The people who live in her small neighborhood of 400 raised $10,000 for them to help with medical and other expenses.
“I was overwhelmed by this and it came to my attention just from living there so long that there are so many families that don’t have this,” she said.
She took her experience and figured out how to start offering that type of support and help to other families.
Jameson’s Army – Reporting for Duty
The non-profit was named Jameson’s Army because that’s what how her friends and family referred to themselves during the hospitalization. “I would send weekly updates out to everyone and they would respond back to me that they were there for Jameson and that he was such a soldier and that they were his Army,” she said.
With Covelli Enterprises as the organization’s first-ever sponsor and partner and picking up all expenses, Jameson’s Army delivers food once a month to the staff and families who are at the cardiac care unit at Pittsburgh Children’s Hospital. “Panera was the first company to ever approach me about a sponsorship. I am not even sure how they heard about us. Word-of-mouth, I guess,” she said.
The organization also buys items that families need and delivers them to the hospital, including quality laundry detergent, toothbrushes, toiletries, therapeutic heart cough pillows, food drops, rocking chairs for newborns, refrigerators for patient privacy and gifts to each child going into the heart cath lab.
Jameson’s Army provides meals for families and staff on holidays and at least four times per year. “I insist that we use real dishes and table cloths and real silverware – as if you were at home.”

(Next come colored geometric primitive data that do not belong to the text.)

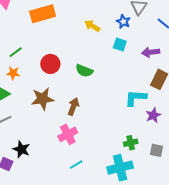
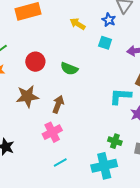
green cross: (131, 143) -> (115, 141), turned 32

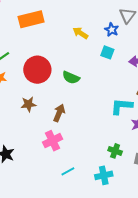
red circle: (35, 62) -> (37, 70), size x1.4
brown star: (27, 96) -> (28, 104), size x0.7
cyan line: (60, 162) -> (68, 171), moved
cyan cross: (104, 166) -> (104, 175), size x0.7

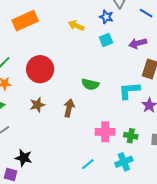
cyan square: (107, 52) -> (106, 40), turned -32
green semicircle: (71, 77) -> (90, 84), moved
pink cross: (53, 141) -> (105, 132), moved, turned 36

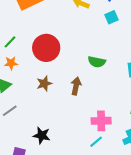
pink cross: (105, 132) -> (101, 121), moved
black star: (24, 158) -> (42, 135), moved

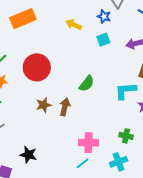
green semicircle: (97, 62) -> (87, 84), turned -66
brown star: (44, 84) -> (44, 105), moved

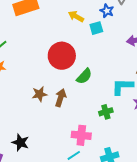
cyan square: (103, 40) -> (96, 28), moved
red circle: (37, 67) -> (62, 56), moved
green cross: (126, 136) -> (106, 112), moved, turned -32

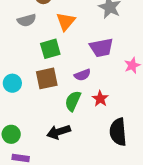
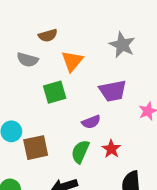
gray semicircle: (27, 20) -> (28, 60), turned 30
brown square: (47, 78) -> (36, 148), moved

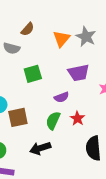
brown semicircle: (48, 35) -> (28, 29), turned -32
orange triangle: (72, 61) -> (62, 39), moved

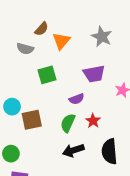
orange triangle: (62, 39) -> (61, 41), moved
black arrow: (40, 148) -> (73, 150), moved

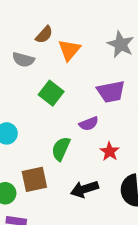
green square: (47, 75) -> (51, 93), turned -36
brown square: (32, 120) -> (34, 179), moved
green semicircle: (68, 123) -> (61, 149), moved

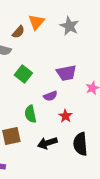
gray star: (121, 44) -> (69, 26), moved
orange triangle: (69, 50) -> (36, 22), moved
green semicircle: (61, 149) -> (30, 114), turned -36

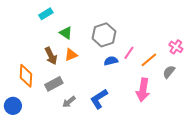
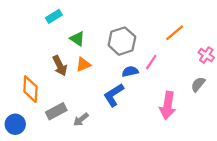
orange line: (149, 60) -> (175, 33), moved
gray rectangle: (54, 84) -> (56, 111), moved
blue L-shape: (99, 99) -> (114, 95), moved

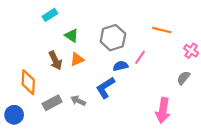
orange line: (175, 33) -> (162, 30), turned 54
pink arrow: (168, 105) -> (163, 110), moved
gray arrow: (81, 120) -> (78, 101), moved, turned 64

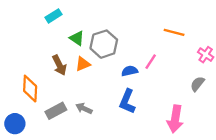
gray hexagon: (113, 38) -> (104, 44), moved
blue L-shape: (105, 88) -> (127, 101), moved, turned -35

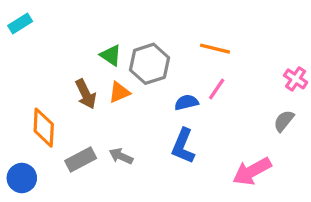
cyan rectangle: (53, 16) -> (20, 23), moved
orange line: (174, 32) -> (215, 49), moved
pink arrow: (175, 119) -> (252, 171), turned 52

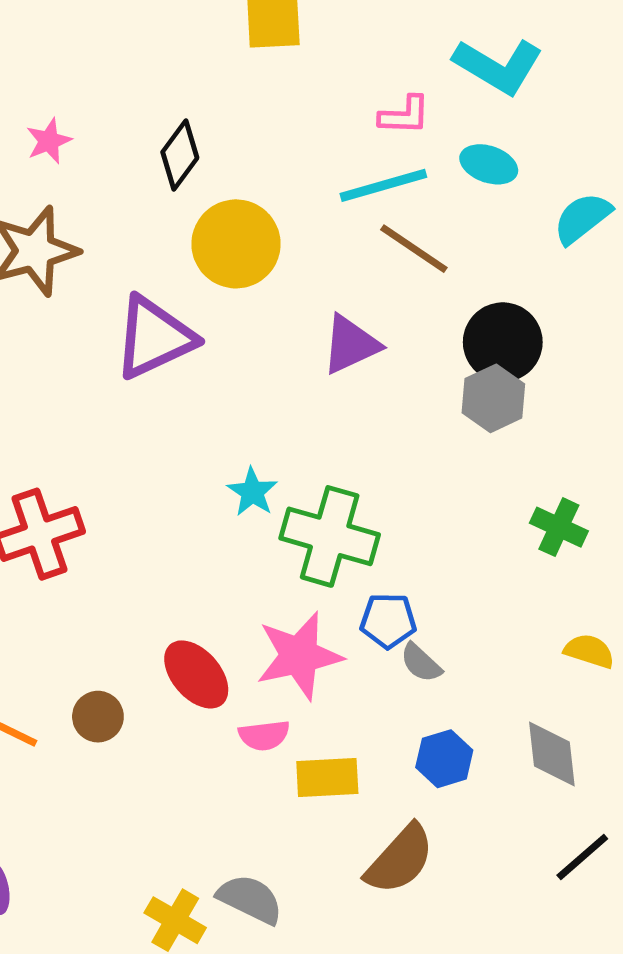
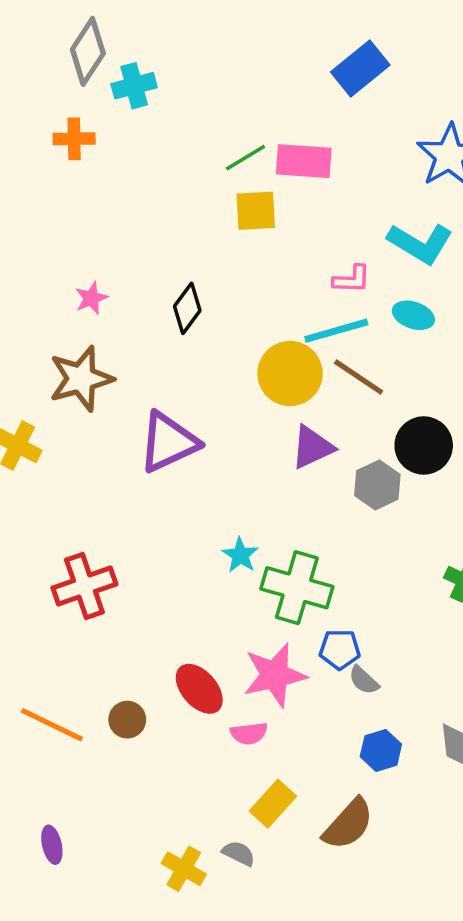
yellow circle: (236, 244) -> (290, 374), moved
gray hexagon: (493, 398) -> (377, 485), moved
yellow rectangle: (327, 777) -> (273, 804), moved, turned -45
gray semicircle: (250, 899) -> (239, 853), size x0.7

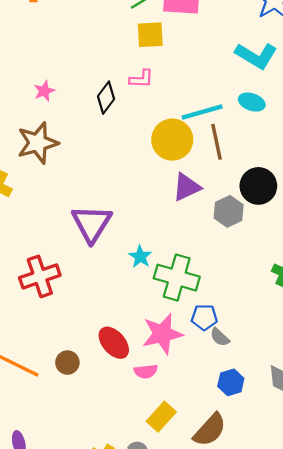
pink L-shape: (352, 279) -> (141, 79), moved
brown line: (359, 377) -> (216, 142), turned 44
purple triangle: (168, 442) -> (92, 223), moved, turned -33

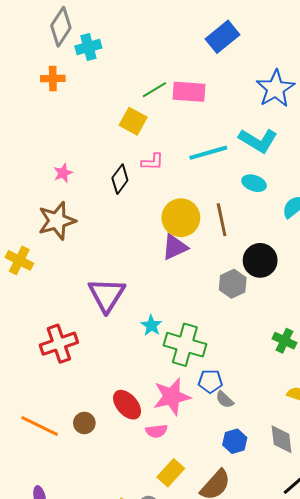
yellow square: (150, 35) -> (133, 121), moved, turned 32
cyan line: (202, 112) -> (208, 153), moved
purple triangle: (187, 187) -> (175, 247), moved

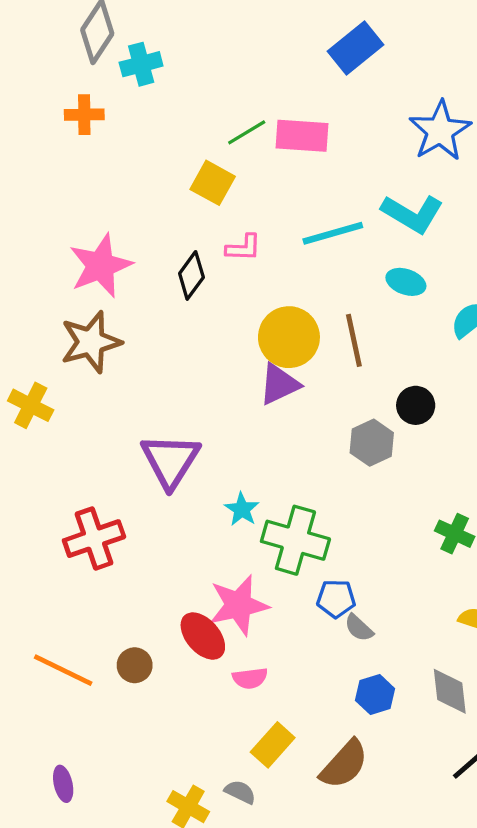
pink star: (63, 173) -> (101, 266), size x2.0
black circle: (260, 260) -> (416, 405), size x0.7
pink star: (172, 397) -> (239, 605), moved

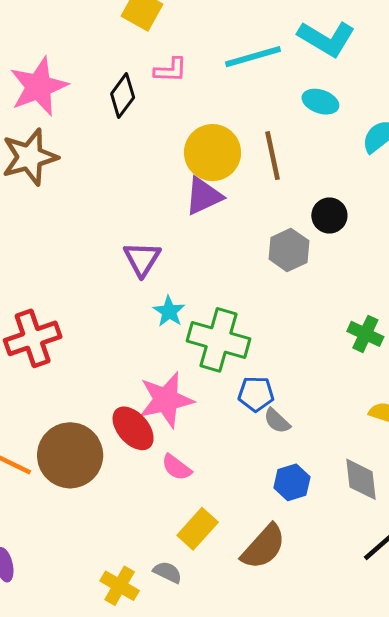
purple triangle: (170, 461) -> (142, 259), moved, size x0.7
brown circle: (135, 665) -> (70, 455), size x2.0
pink semicircle: (250, 678) -> (177, 467), turned 44

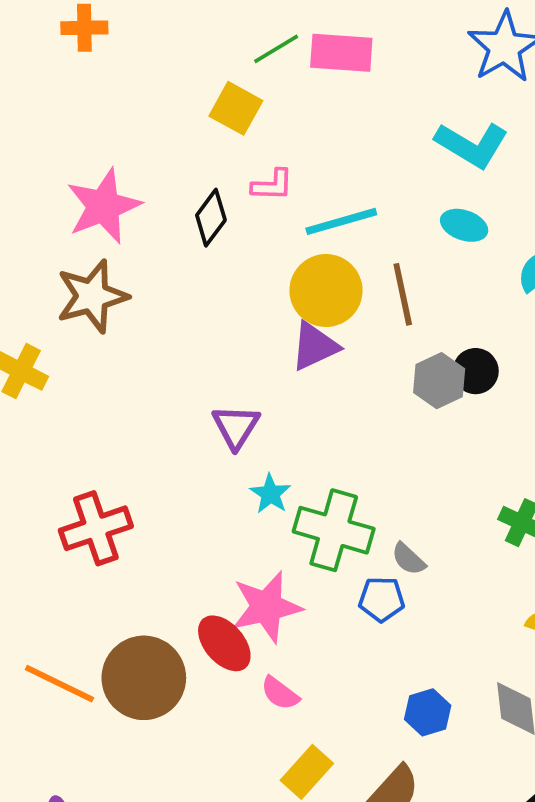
cyan line: (253, 57) -> (341, 221), moved
gray hexagon: (289, 250) -> (439, 381), moved
gray semicircle: (277, 421) -> (408, 559), moved

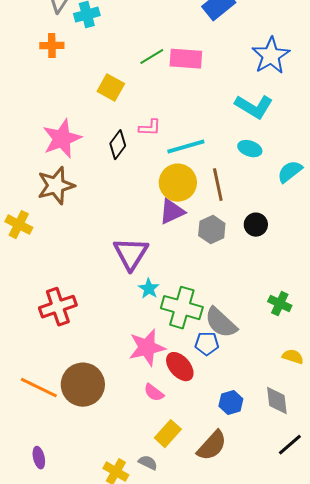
yellow square: (236, 108) -> (111, 88), moved
gray hexagon: (439, 381) -> (212, 230), moved
purple triangle: (236, 427) -> (131, 254), size x1.4
gray semicircle: (408, 559) -> (221, 323), size x1.8
red ellipse: (224, 643) -> (180, 367), moved

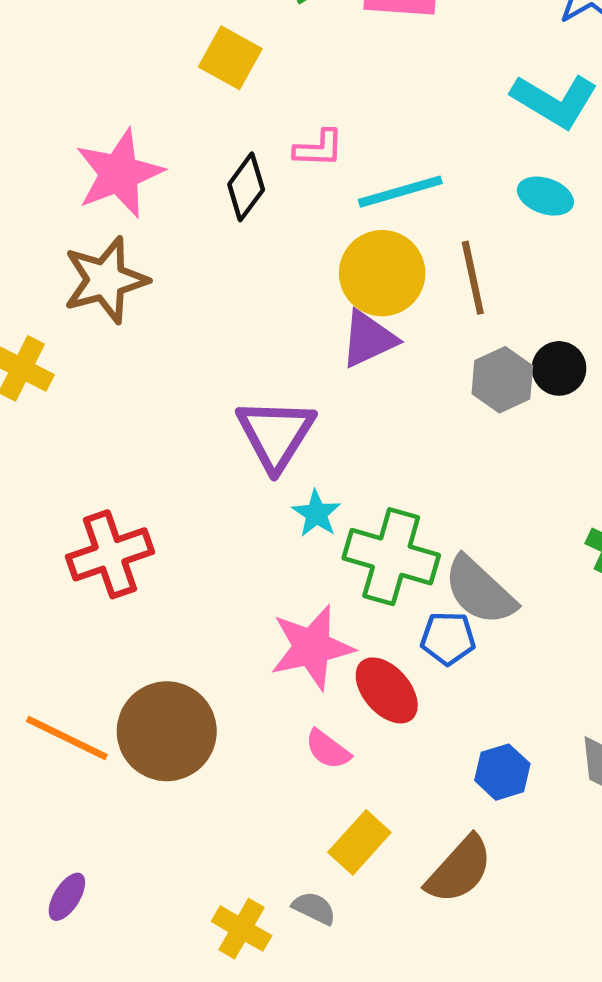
gray hexagon: (212, 230) -> (502, 380), moved
purple ellipse: (39, 458) -> (67, 897), turned 45

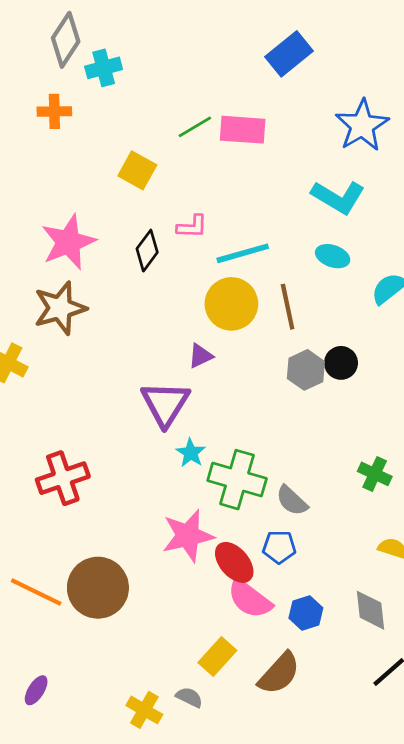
purple triangle: (369, 339) -> (200, 356), moved, size x0.7
gray semicircle: (480, 591) -> (292, 501), size x0.7
blue pentagon: (448, 638) -> (279, 547), moved
pink semicircle: (328, 749) -> (250, 599), moved, size x1.6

The organization’s annual budget is about $100,000 and in its three years of existence, it has raised over $350,000 to fund its operations.
Danielle credits her board with having foresight and direction. “The best decision I made was when I selected my board. I thought about who would be most beneficial to make it a success. They are the most amazing, hard-working group ever.”
Danielle is also grateful to her husband and son. “They’re incredibly supportive,” she said.
Danielle and Patrik McKain knew that Jameson was going to be born with a heart defect when Danielle was just 18 weeks pregnant. His condition is known as Hypo Plastic Left Heart Syndrome and literally means that only half of his heart was there.
The couple discovered this long before he was born and had time to prepare.
Within five minutes of his birth, Jameson and his father were taken away from Danielle and moved to Children’s Hospital of Pittsburgh UPMC.
“It was not the fairy tale way it was supposed to be,” she said.
After six open-heart surgeries and years of living in a hospital, Jameson received a heart transplant and is now thriving as a 4 year-old who likes to play cars, his best friend and big brother, Colin and the Pittsburgh Pirates!
Danielle said she and Patrik have accepted that Jameson is a chronically ill child who needs ongoing medical care.